The Deputy Commissioner of Vs.       Asianet Satellite Communications
Income-tax,    Circle-1(1),          Ltd.,
Trivandrum                            2nd    floor,   Leela  infopark,
                                     Technopark Campus, Kazhakuttom,
                                     Trivandrum-695 581.
                                     [PAN:AAECA 5548E]
   (Revenue-Respondent)                 (Assessee-Respondent)

            Revenue by        Shri Mritunjaya Sharma, Sr. DR
            Assessee by       Shri Rajeev R., CA

               Date of hearing              02/03/2020
               Date of pronouncement        04/03/2020


                             ORDER


Per CHANDRA POOJARI, AM:

These two appeals filed by the assessee are directed against the different orders of the CIT(A) of even date 23/08/2019 for the assessment years 2007-08 and 2010-11.

I.T.A. Nos. 661&662/Coch/2019

2. The assessee has raised the following grounds of appeal in ITA No. 661/Coch/2019:

1. The Learned Commissioner of Income tax (Appeals),Trivandrum erred in concluding that "interest amount for the delayed payment of the pole rent payable by the assessee since 2002-03 is an allowable expense."
2. CIT(A) ought to have noticed that the interest on pole rent was demanded by KSEB due to non-payment of pole rent which had to be paid by appellant within prescribed lime limit.
3. The Ld.CIT(A) ought to have considered the difference between the liability of interest due and penal interest arose out of demand by a Competent authority.
4. CIT(A) ought to have noticed that the amount is penal in nature, as it is for the delayed payment of pole rent since 2002-03, and not compensatory.
5. For these and other grounds that may be advanced at the time of hearing the order of the learned Commissioner of Income-tax(Appeals), Thiruvananthapuram on the above points may be set aside and that of the Assessing Officer restored.
2.1 The assessee has raised the following grounds of appeal in ITA No.662/Coch/2019:
The Learned Commissioner of lncorne tax (Appeals), Trivandrum erred in concluding that "the depreciation on Modems is allowable at 60%." CIT(A) ought to have noticed that as per the rate chart under Rule 5 of Income tax Rules, the rate of depreciation at 60% is allowable for computers including computer software. "Computer software" is defined in the ''Rule as "any computer programme recorded on any disc, tape, perforated media or other information storage device''- Ld CIT(A| ought to have noticed that "modem" cannot be considered under this definition but it is only "a device that modulates an analog carrier signal to encode digital information, and also demodulates such a carrier signal to decode the transmitted information The order on which Ld CIT(A) relied upon does not discuss the issue of depreciation of modems in detail, but passed the 'order simply considering the decision held 2 I.T.A. Nos. 661&662/Coch/2019 in ITA No.1241/Hyd/2010, for other peripherals which are not at all similar to "modems".
For these and other grounds that may be advanced at the time of hearing the order of the learned Commissioner of Income-tax (Appeals), Thiruvananthapuram on the above points may be set aside and that of the Assessing Officer restored.
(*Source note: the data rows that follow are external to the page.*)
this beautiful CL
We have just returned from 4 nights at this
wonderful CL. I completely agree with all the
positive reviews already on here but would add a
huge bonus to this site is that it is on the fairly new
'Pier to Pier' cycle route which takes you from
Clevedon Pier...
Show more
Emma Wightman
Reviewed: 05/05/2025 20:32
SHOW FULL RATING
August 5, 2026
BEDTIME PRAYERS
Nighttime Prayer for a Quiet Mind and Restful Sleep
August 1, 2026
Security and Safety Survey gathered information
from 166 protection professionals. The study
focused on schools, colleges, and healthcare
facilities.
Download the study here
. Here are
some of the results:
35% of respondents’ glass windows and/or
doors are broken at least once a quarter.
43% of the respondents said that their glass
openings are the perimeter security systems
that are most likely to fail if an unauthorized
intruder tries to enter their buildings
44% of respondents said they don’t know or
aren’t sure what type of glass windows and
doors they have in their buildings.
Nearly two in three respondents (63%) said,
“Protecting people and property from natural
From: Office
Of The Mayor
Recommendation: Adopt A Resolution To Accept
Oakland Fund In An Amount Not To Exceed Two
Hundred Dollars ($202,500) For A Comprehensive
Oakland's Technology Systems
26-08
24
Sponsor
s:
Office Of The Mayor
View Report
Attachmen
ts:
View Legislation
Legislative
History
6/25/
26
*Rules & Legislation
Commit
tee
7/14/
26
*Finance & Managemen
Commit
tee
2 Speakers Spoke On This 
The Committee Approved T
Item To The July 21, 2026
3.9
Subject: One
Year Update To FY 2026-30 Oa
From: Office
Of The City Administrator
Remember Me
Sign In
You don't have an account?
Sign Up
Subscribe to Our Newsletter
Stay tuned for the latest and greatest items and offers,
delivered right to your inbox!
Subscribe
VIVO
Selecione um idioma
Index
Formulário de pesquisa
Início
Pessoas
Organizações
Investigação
3. The brief facts of the case as narrated in ITA No.661/Coch/2019 are that the Assessing Officer disallowed the portion of interest expense amounting to Rs. 2,37,71,066/- by way of interest demand raised by KSEB and accepted by the company was in the nature of penal interest for delayed payment of pole rent since 2002-03. According to the Assessing Officer, the amount debited and claimed is a prior period expense and secondly, the amount claimed is a provision made for the said liability, the payment of which was not made during the relevant FY prior period expenses can be claimed only on payment basis. The Assessing Officer noticed that no documentary evidence was also furnished by the assessee. Moreover, it was noticed that the said expenses were penal in nature and hence, on this account also the amount claimed was not allowable. Therefore, the amount of Rs. 2,37,71,066 was added back to the rental income.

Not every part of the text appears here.